And now, like an eel in the mud, I’m emerging from a viscous torpor, my lips sticky, my eyes heavy, my bladder intolerably full.
“I have to go to the bathroom,” I murmur hoarsely.
My jaw is so numb that I palpate it cautiously, almost expecting to find it shattered by some fist’s mighty blow. But no, I feel only the sticky spume of sleep on my lips. I hear Nathalie’s voice as if from a tremendous distance, muted and slowed, struggling to make its way through the clouds—which I’m convinced I could touch, if only I had the strength to raise my hand—of my somnolence.
Is it a little strange that she should use the very same words as Noget? She asks, almost declares, “You’re pregnant?”
“No,” I say, furious.
But my mouth is still filled with plaster, and only a gurgle comes out. Embarrassed, I clear my throat.
“On the contrary,” I say irritably, “the only reason I haven’t had my period in a while is that I’m menopausal, and it doesn’t mean you’re pregnant just because you have to go to the bathroom, right?”
And with this a sensation of great speed begins to run through my numbed muscles. Did someone hit me? Have I been drugged?
My fingers rub the coarse fabric of the seat beneath me, too small for me, I think, feeling my thighs hanging over the edges. I carefully turn my head in the direction Nathalie’s voice seemed—with a slight delay—to be coming from.
I’ve never fallen asleep so suddenly anywhere. In this dim light, I can scarcely make out her sharp profile, her downturned mouth. Her hands are holding a steering wheel. Oh, a Twingo, like the one Ange and I used to drive. The night is deep, the road deserted. Nathalie is driving so quickly that the tiny car skids and squeals at every curve.
“Slow down a little,” I say.
Several long seconds go by before she curtly shoots back: “I don’t want to miss the boat.”
Through the windshield I see only a silent, absolute darkness, unpierced by so much as the fleeting lights of a house now and then. Are we in the country, are we by the sea, are we driving through an industrial wasteland?

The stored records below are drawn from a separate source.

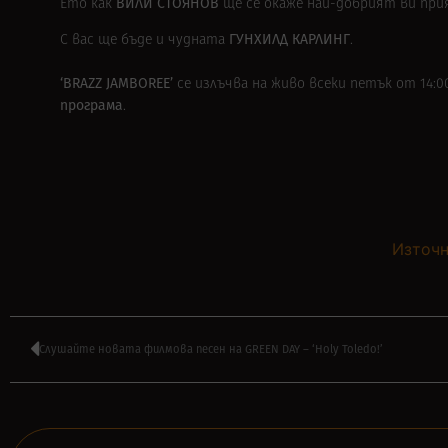
ВИЛИ СТОЯНОВ
Ето как
ще се окаже най-добрият ви при
ГУНХИЛД КАРЛИНГ
С вас ще бъде и чудната
.
‘BRAZZ JAMBOREE’
се излъчва на живо всеки петък от 14:0
програма
.
Източн
Слушайте новата филмова песен на GREEN DAY – ‘Holy Toledo!’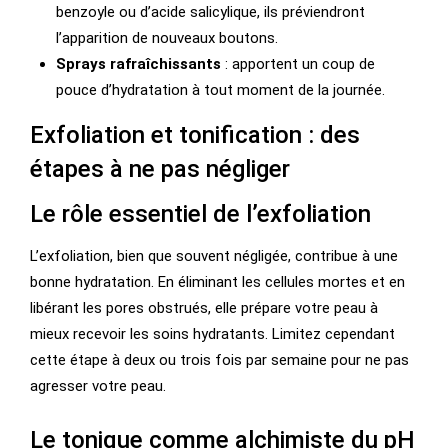
benzoyle ou d’acide salicylique, ils préviendront
l’apparition de nouveaux boutons.
Sprays rafraîchissants
: apportent un coup de
pouce d’hydratation à tout moment de la journée.
Exfoliation et tonification : des
étapes à ne pas négliger
Le rôle essentiel de l’exfoliation
L’exfoliation, bien que souvent négligée, contribue à une
bonne hydratation. En éliminant les cellules mortes et en
libérant les pores obstrués, elle prépare votre peau à
mieux recevoir les soins hydratants. Limitez cependant
cette étape à deux ou trois fois par semaine pour ne pas
agresser votre peau.
Le tonique comme alchimiste du pH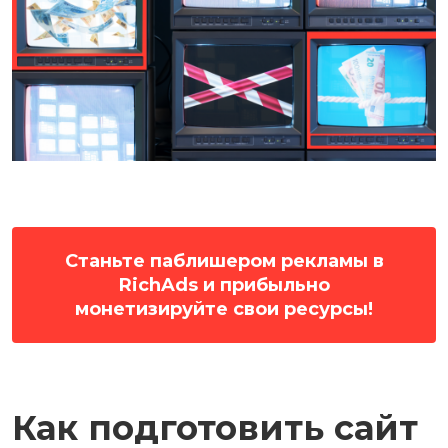
Станьте паблишером рекламы в
RichAds и прибыльно
монетизируйте свои ресурсы!
Как подготовить сайт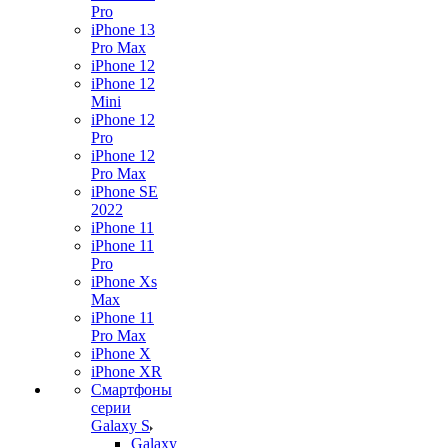
Pro
iPhone 13
Pro Max
iPhone 12
iPhone 12
Mini
iPhone 12
Pro
iPhone 12
Pro Max
iPhone SE
2022
iPhone 11
iPhone 11
Pro
iPhone Xs
Max
iPhone 11
Pro Max
iPhone X
iPhone XR
Смартфоны
серии
Galaxy S
Galaxy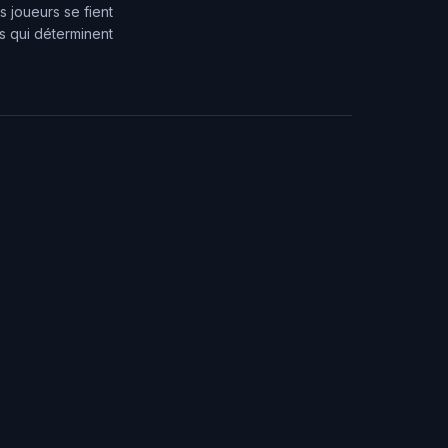
s joueurs se fient
es qui déterminent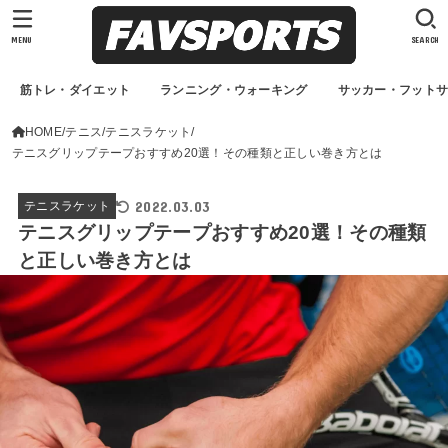
MENU
SEARCH
筋トレ・ダイエット
ランニング・ウォーキング
サッカー・フット
HOME
テニス
テニスラケット
テニスグリップテープおすすめ20選！その種類と正しい巻き方とは
2022.03.03
テニスラケット
テニスグリップテープおすすめ20選！その種類
と正しい巻き方とは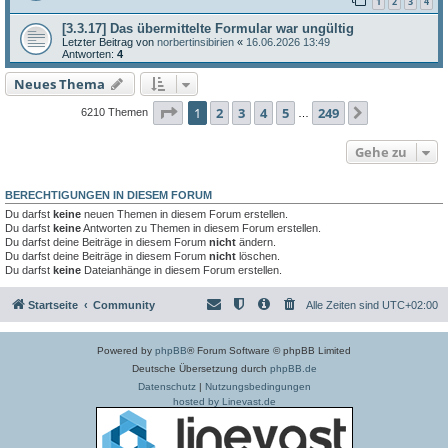
1
2
3
4
[3.3.17] Das übermittelte Formular war ungültig
Letzter Beitrag von
norbertinsibirien
«
16.06.2026 13:49
Antworten:
4
Neues Thema
Seite
1
von
249
1
2
3
4
5
249
Nächste
6210 Themen
…
Gehe zu
BERECHTIGUNGEN IN DIESEM FORUM
Du darfst
keine
neuen Themen in diesem Forum erstellen.
Du darfst
keine
Antworten zu Themen in diesem Forum erstellen.
Du darfst deine Beiträge in diesem Forum
nicht
ändern.
Du darfst deine Beiträge in diesem Forum
nicht
löschen.
Du darfst
keine
Dateianhänge in diesem Forum erstellen.
Startseite
Community
Alle Zeiten sind
UTC+02:00
Powered by
phpBB
® Forum Software © phpBB Limited
Deutsche Übersetzung durch
phpBB.de
Datenschutz
|
Nutzungsbedingungen
hosted by Linevast.de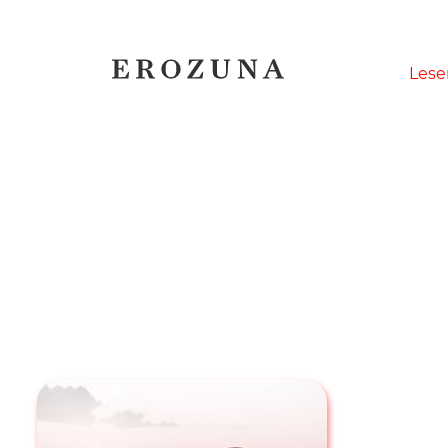
Naviga
Lese
übersp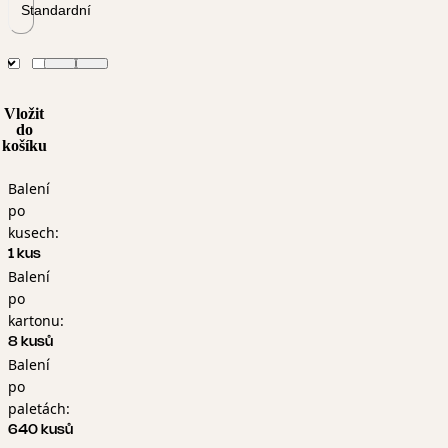
Standardní
Vložit
do
košíku
Balení
po
kusech:
1 kus
Balení
po
kartonu:
8 kusů
Balení
po
paletách:
640 kusů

The road is in terrible condition, and the car lurches this way and that. Nathalie screeches to a halt beside a hedgerow. I quickly get out. My thighs are already damp with a few drops of urine. It’s so invigorating to empty myself, a warm breeze fanning my buttocks, that, protected from the darkness of the night and the darkness of all the invisible or nonexistent things around us, I forget my embarrassment at doing this in front of Nathalie. Far below me, I hear what seems a faint splash of breakers, the soft knock of smooth stones gently stirred by the waves. I take my time. My lungs swell in tranquil joy.
When I get back in the car, I find Nathalie turned to one side, looking out the window as if to make clear that she wanted to spare me the discomfort of imagining her seeing and hearing me pee.
“Thanks,” I say, cheerfully.
She starts off again. She’s panting and puffing in a weird way. Her hair’s come undone, and now it’s hiding her forehead and cheeks. She’s not the same as before. She has a strong smell all of a sudden, not unpleasant, but like nothing I know. Silently, too fast, we drive through the unbroken darkness.
Shouldn’t there be villages, shouldn’t there be supermarket parking lots with big glowing signs?
“Nathalie,” I say.
With a quarter-turn of her head, she looks toward me. I scream, I close my eyes. Then I open them again, staring resolutely straight ahead.
A dark, fleshless face, the head of a decomposed corpse, topped with a blond wig someone put there in a spirit of ridicule or the intention of causing terror.
My lips and hands are trembling. Nathalie is dead, I tell myself. How can that be? How much of all this is real?
And her wide, lipless mouth showing irregular yellow teeth, ready to clack together at any moment in a comical chatter, that’s why she’s not saying anything, why she can’t say anything ever again.
I’m far too afraid to dare look at the hands on the wheel.
Powerful hands strewn with little red hairs holding an identical wheel, Ange looking as if he’d been crammed into a toy, but today it’s a different pair of hands, though the car is exactly the same model and color.
Nathalie’s dead, I tell myself, and I’m alive, and yet she’s the one driving, and she’s been dead for a long time, and I didn’t realize it because I didn’t look at her closely enough. I’m so ashamed, and so afraid! Where is she driving me, then? Where could this specter I was stupid enough to take for a friend possibly be taking me? Unless my place now is to be a friend to shadows, and to nothing and no one else?